DeFlow addresses real-time scene flow estimation on large-scale LiDAR point clouds by augmenting voxel-based encoders with a GRU-based decoder that reconstructs point-level features. A novel three-way, motion-aware loss balances static and dynamic points, improving accuracy for dynamic regions while maintaining efficiency. Empirical results on Argoverse 2 demonstrate state-of-the-art End Point Error and dynamic point metrics, with four GRU refinement iterations offering the best trade-off between performance and resources. The approach enables real-time deployment and sets the stage for self-supervised and multi-sensor fusion extensions in autonomous driving.

Abstract

Scene flow estimation determines a scene's 3D motion field, by predicting the motion of points in the scene, especially for aiding tasks in autonomous driving. Many networks with large-scale point clouds as input use voxelization to create a pseudo-image for real-time running. However, the voxelization process often results in the loss of point-specific features. This gives rise to a challenge in recovering those features for scene flow tasks. Our paper introduces DeFlow which enables a transition from voxel-based features to point features using Gated Recurrent Unit (GRU) refinement. To further enhance scene flow estimation performance, we formulate a novel loss function that accounts for the data imbalance between static and dynamic points. Evaluations on the Argoverse 2 scene flow task reveal that DeFlow achieves state-of-the-art results on large-scale point cloud data, demonstrating that our network has better performance and efficiency compared to others.

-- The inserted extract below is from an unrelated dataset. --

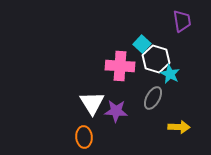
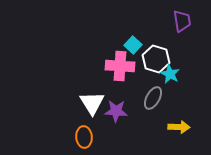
cyan square: moved 9 px left, 1 px down
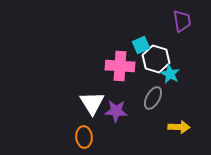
cyan square: moved 8 px right; rotated 24 degrees clockwise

The code is open-sourced at https://github.com/KTH-RPL/deflow.
Paper Structure (13 sections, 7 equations, 4 figures, 4 tables)

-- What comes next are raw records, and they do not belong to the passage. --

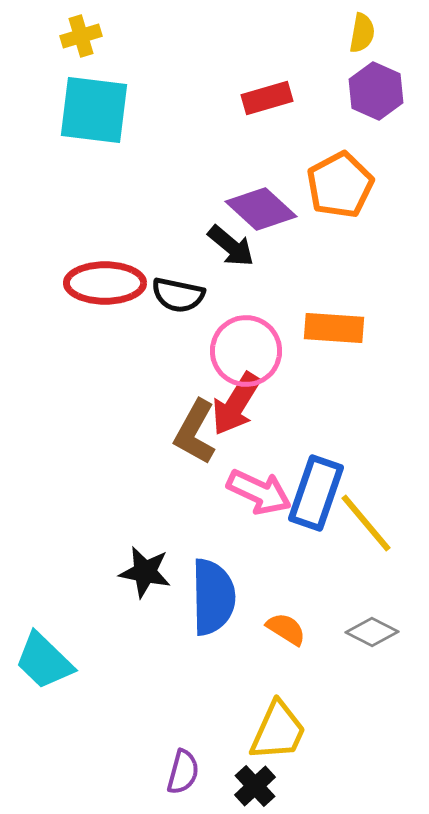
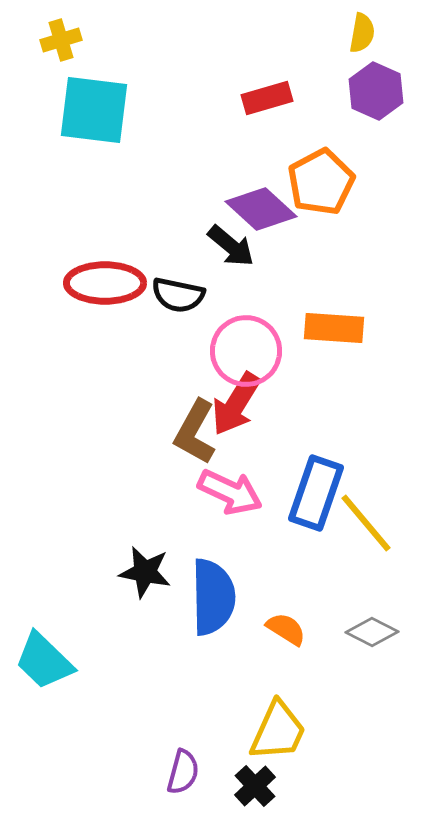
yellow cross: moved 20 px left, 4 px down
orange pentagon: moved 19 px left, 3 px up
pink arrow: moved 29 px left
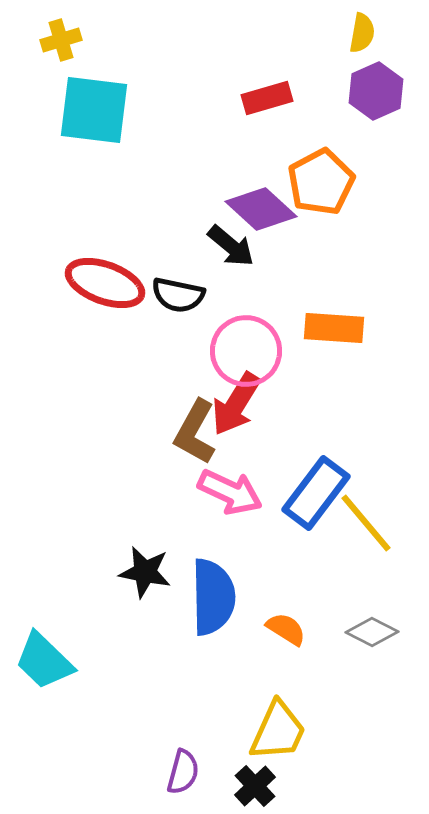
purple hexagon: rotated 12 degrees clockwise
red ellipse: rotated 20 degrees clockwise
blue rectangle: rotated 18 degrees clockwise
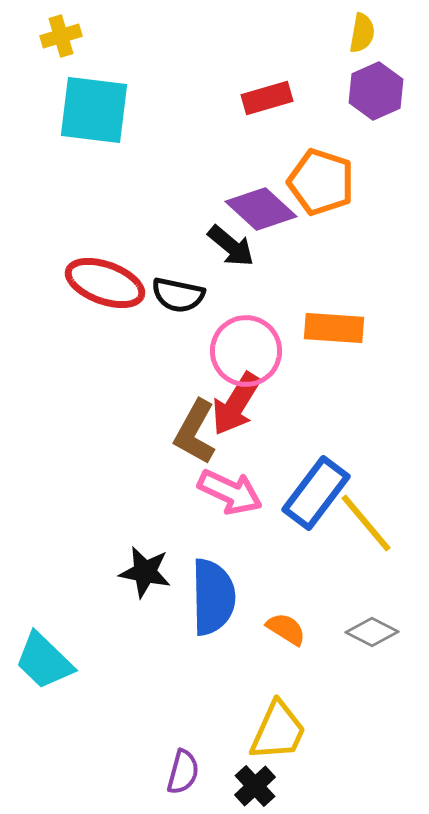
yellow cross: moved 4 px up
orange pentagon: rotated 26 degrees counterclockwise
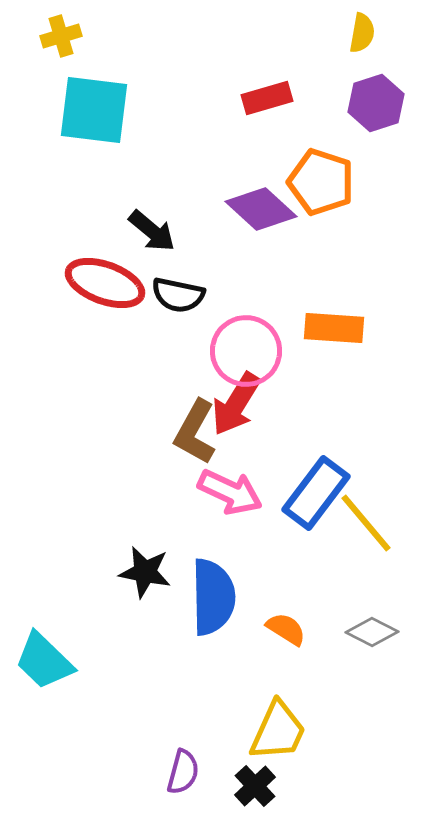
purple hexagon: moved 12 px down; rotated 6 degrees clockwise
black arrow: moved 79 px left, 15 px up
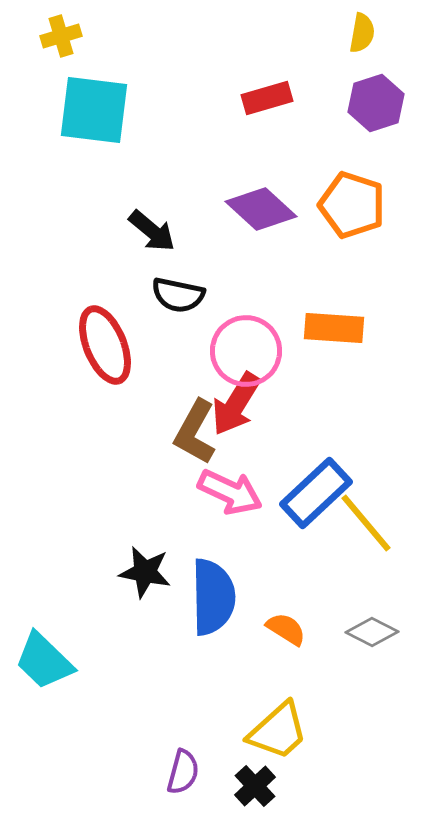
orange pentagon: moved 31 px right, 23 px down
red ellipse: moved 62 px down; rotated 48 degrees clockwise
blue rectangle: rotated 10 degrees clockwise
yellow trapezoid: rotated 24 degrees clockwise
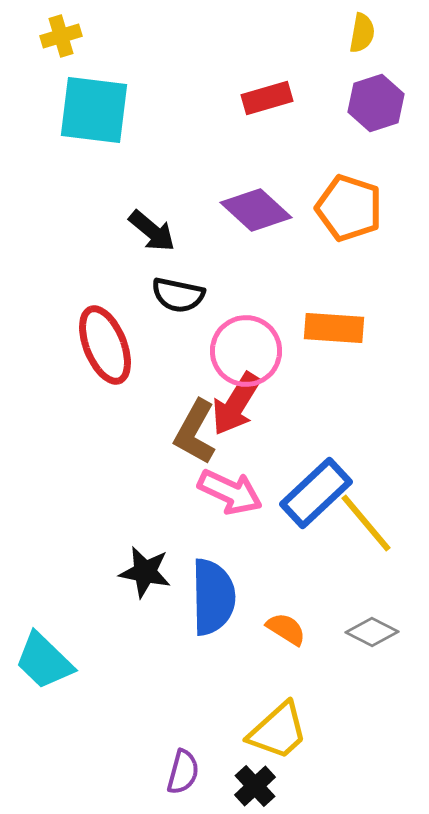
orange pentagon: moved 3 px left, 3 px down
purple diamond: moved 5 px left, 1 px down
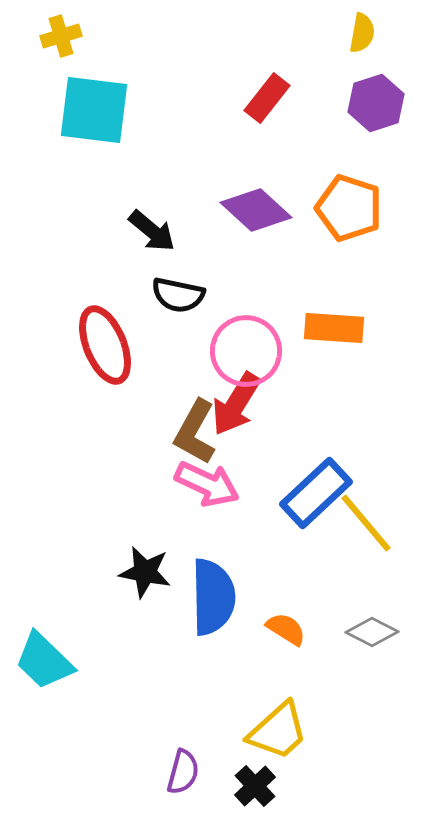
red rectangle: rotated 36 degrees counterclockwise
pink arrow: moved 23 px left, 8 px up
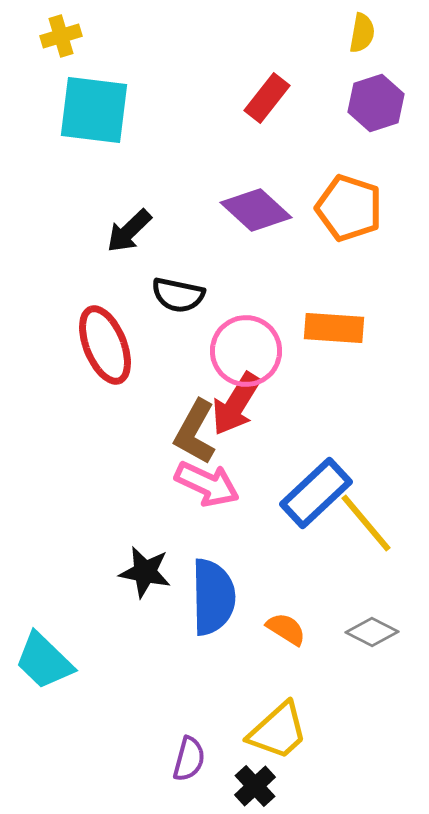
black arrow: moved 23 px left; rotated 96 degrees clockwise
purple semicircle: moved 6 px right, 13 px up
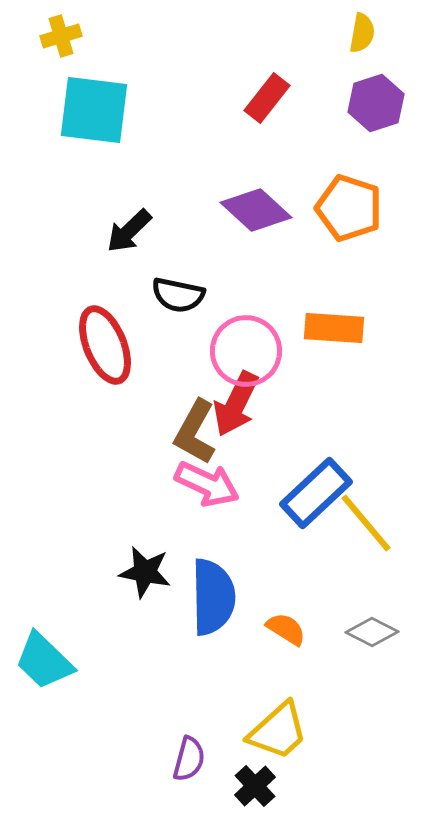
red arrow: rotated 6 degrees counterclockwise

This paper contains 13 sections, 7 equations, 4 figures, 4 tables.

Figures (4)

  • Figure 1: LiDAR scene flow estimation using our DeFlow method on the Argoverse 2. The predicted scene flow for each point is color-coded based on direction, with the color wheel anchored in the world frame. (a) Camera view for visualization purposes only. (b)(c) Estimated LiDAR point clouds' flow. Varied colors represent different directions, with more saturated colors indicating higher velocities. (b) Front view. (c) Bird's-eye view.
  • Figure 2: Histogram of moving distances in 0.1$\mathrm{~s}$ for all dynamic points across all scenes in the Argoverse 2 validation dataset (10$\mathrm{~Hz}$). The x-axis represents the distance in meters, ranging from 0.05 to 2.0 meters. The y-axis indicates the number of points for each distance range. The dynamic points are densely distributed within 0.2 meters.
  • Figure 3: DeFlow Architecture. The feature-extracting step, derived from PointPillars, takes two consecutive point clouds as input and transforms them into voxels. The encoder utilizes a convolutional U-Net backbone. Our novel decoder merges the encoder output with the point offset from PointPillars, employing a GRU for refinement. This process reconstructs the voxel-to-point information, ultimately producing the flow result.
  • Figure 4: Qualitative results from the validation dataset. The top row displays the ground truth flow, the middle row presents the FastFlow3D result, and the bottom row showcases the DeFlow outcomes. DeFlow estimates closely match the ground truth flow in both speed and angle. As highlighted in the two green circles, our DeFlow method demonstrates better performance in predicting motion angle (indicated by color variations) and speed (represented by color intensity) compared to FastFlow3D. The color wheel has been adjusted to align with the ego vehicle's forward direction.